Whatever Happened to Compassion?


While in the gym the other day, I came to that point in my workout where I had to go to the back room to use a certain set of barbells. So, I walk in, and I notice that there’s only one other person there—a woman doing stretches on a yoga mat. Unfortunately, she’s set up like three feet in front of the rack that holds the barbells I need.

Immediately, I started having a conversation with myself: “Oh crap! Why didn’t she set up her yoga mat someplace more convenient? 

“Should I get the barbell, and move to a different spot, so it doesn’t look like I’m looming over her? 

“On the other hand, why should I move? I don’t intend her any harm, and, after all, she’s right where it’s most convenient for me to stand. 

“But, that doesn’t seem right. She was here first. Why should I have any claim to this spot, especially if it might appear to her that I’m a potential threat? 

“Still, it’s going to be a pain in the neck picking up the barbell and moving to another place . . . ”

Back and forth. 

I didn’t get the chance to make a decision, because moments after I picked up the barbell, she gathered her things and left.

But somehow, I felt like she probably left because she didn’t feel comfortable in such close proximity to a big, hairy guy with a barbell in his hands and nobody else around. Then I felt like a jerk. Because, do I want to live in a world where the first thing other people have to do in these situations is size me up as a threat?

I couldn’t stop thinking about it. The whole thing felt really wrong to me. I realized that my first instinct was to carve out my space, and make her adjust to concerns for my convenience.

What does that say about me, that my knee-jerk response was to think that my convenience was more important than hers? 

But even more depressing than that is that my knee-jerk response was about me rather than empathy for her. I’m supposed to be following Jesus, which means that my encounters with others should first be an exercise in creatively imagining the worlds they inhabit—instead of how it is that they’re bit players in my own psychodrama. Don’t I owe it to her to take some extra time to try to understand her experience—in which her knee-jerk reaction of suspicion and fear makes sense?

People like me have created a world for ourselves for our own convenience. And out of a sense of self-preservation, she has to live with fear in that world—one I get to take for granted is pretty safe. 

And it is pretty safe . . . for people like me. But not everybody can take that for granted.

Think about the images of children in cages. (FWIW, I can’t believe we’re at a place where the phrase, “children in cages.” wouldn’t need more context.) Our country is currently warehousing children in concentration camps, without adequate food, bedding, sanitation, or oversight.

And what’s the knee-jerk response by so many to this pained cry of lament?

“It’s not our fault these kids are being treated inhumanely. Blame the parents.” Which response is akin to saying, “Hey, if the parents of these children hadn’t brought them here, we wouldn’t be forced to treat them like shit.”

How does somebody think like that? How is it possible that there are a sufficient number of people incapable of empathizing with these children?

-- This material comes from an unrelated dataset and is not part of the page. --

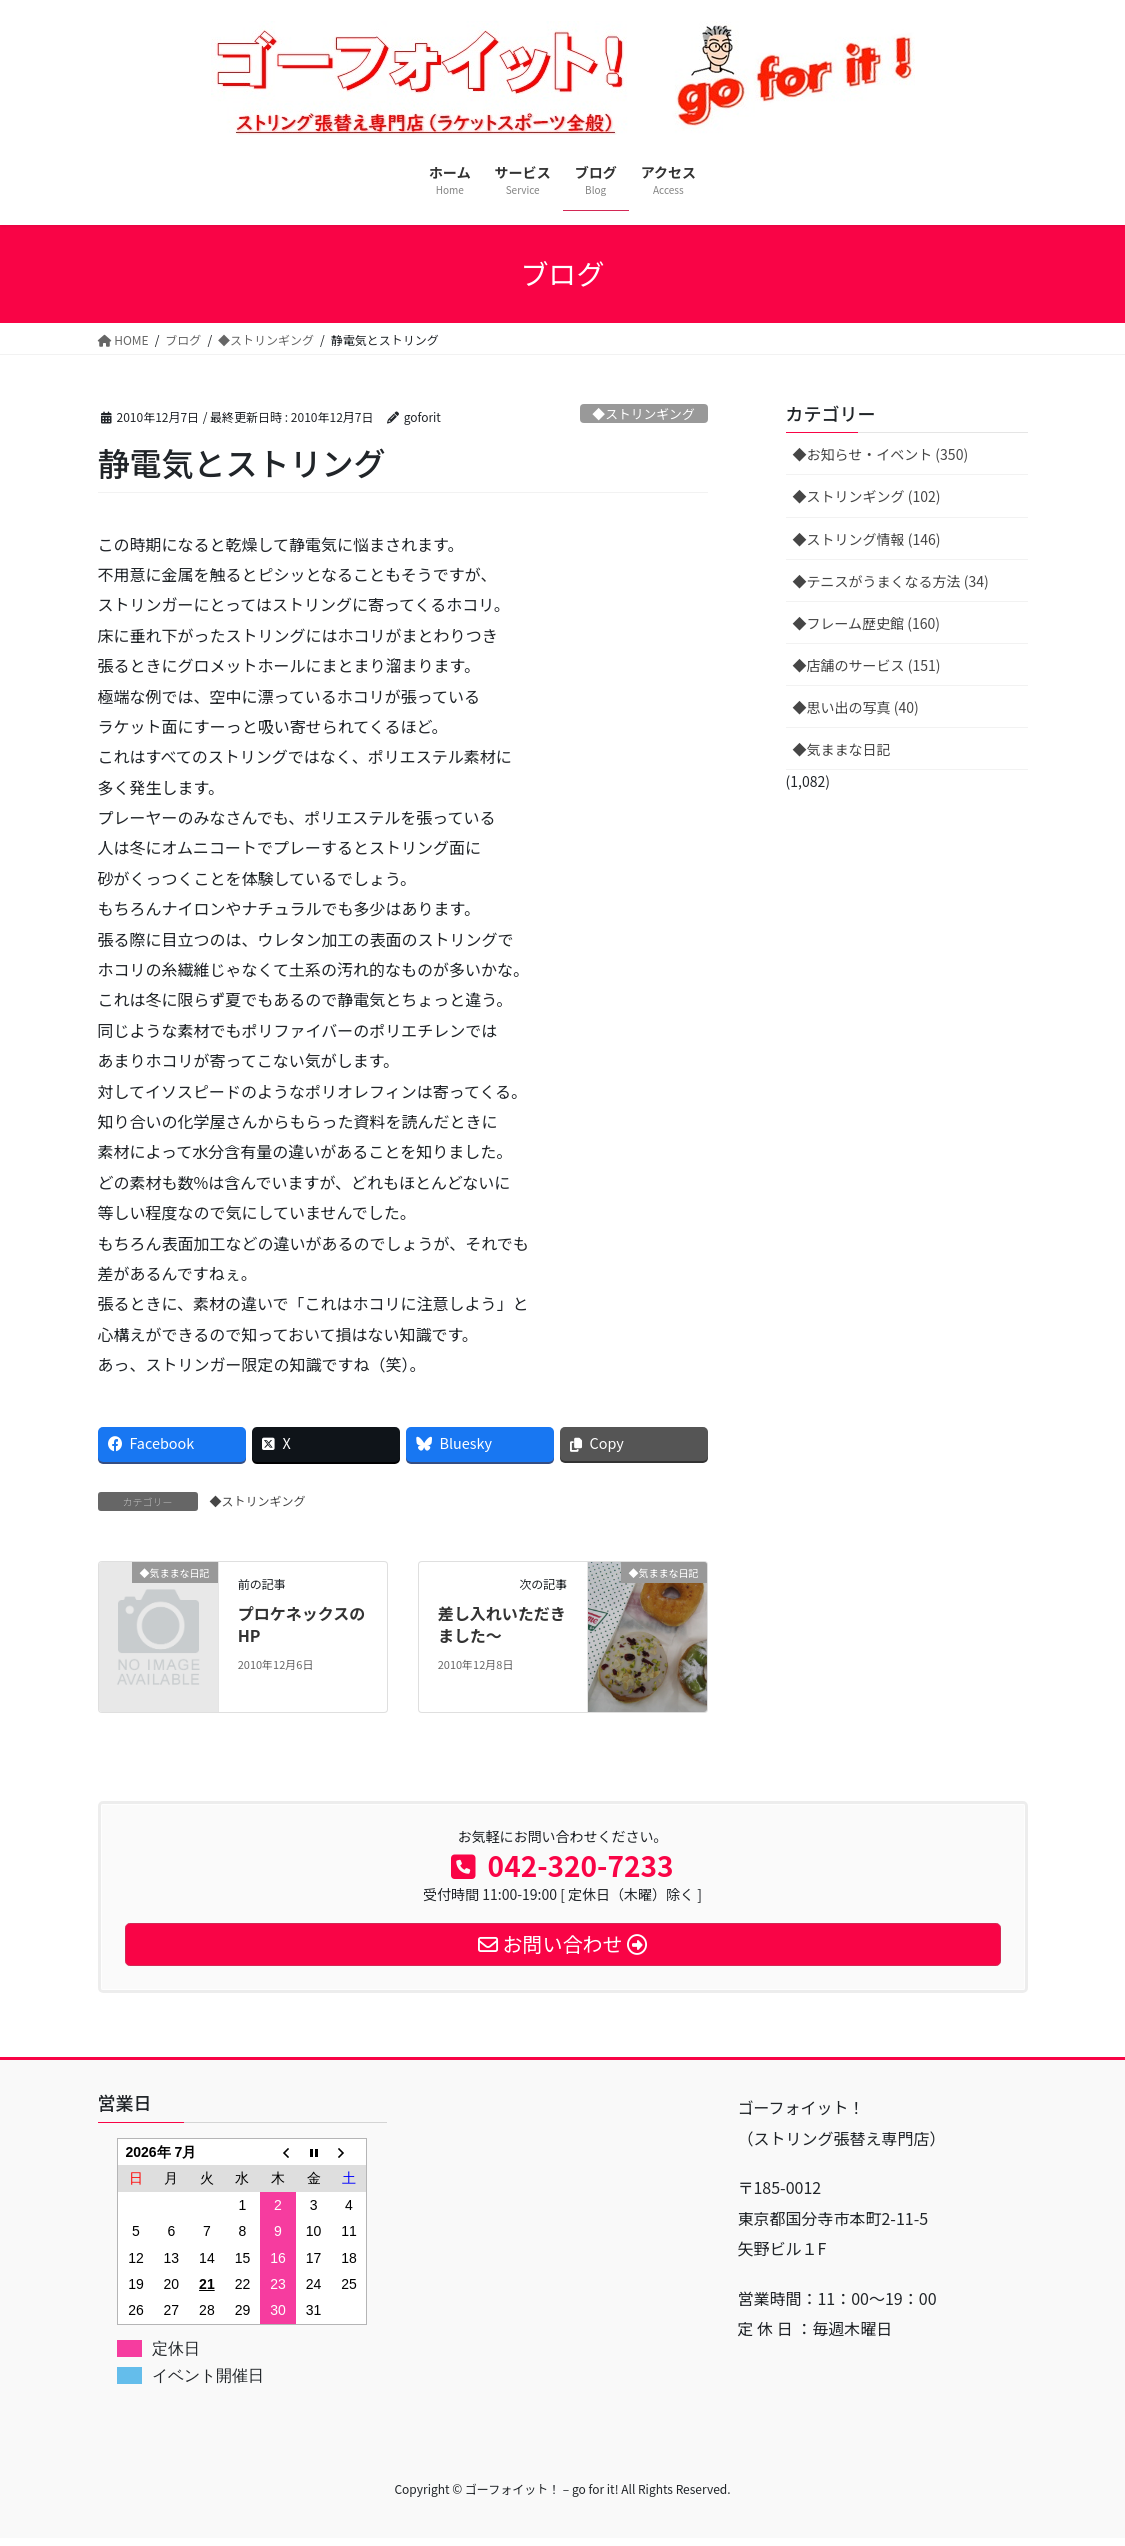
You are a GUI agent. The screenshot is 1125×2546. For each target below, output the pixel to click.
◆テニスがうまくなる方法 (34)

With their families?

What’s the thought process?

“Hey, this is our world. And in our world, people like you have to play by rules that reinforce our belief that the world we’ve created for ourselves is fair and just for people like us—and if you have problems with that, it’s because there’s something wrong with you. You need to adjust yourselves to concerns for our convenience. If you don’t adjust, we’ll bring out the most potent weapons we have—the threat to your children and families—to make you adjust. We’re not playing here. This stuff makes us really uncomfortable, and you’ve got to stop.”

And you know what’s a damn shame? 

I hear Christians saying this stuff. 

Yeah, the people who’re supposed to love others the way Christ loved them.

The people who’re not supposed to think more highly of themselves than they ought to think.

Those people who’re supposed to “in humility regard others as better than themselves.”

Yeah, those people, the ones who follow Jesus, and who are called first to imagine the world others inhabit . . . before thinking of themselves—and their own convenience.

How can people who claim to follow Jesus hear the cries of the wounded, who’re forced to live in fear and squalor, adjusting themselves to our view of a safe and just world . . . how can we hear those cries and think only about the most effective way to drown them out—just because we find those cries inconveniently challenge the world we’ve built for ourselves, cries that plead with us to adjust ourselves to a different world than the one we’re comfortable with—to see things through someone else’s eyes?

Whatever happened to compassion?

Come on, Jesus expects more from us.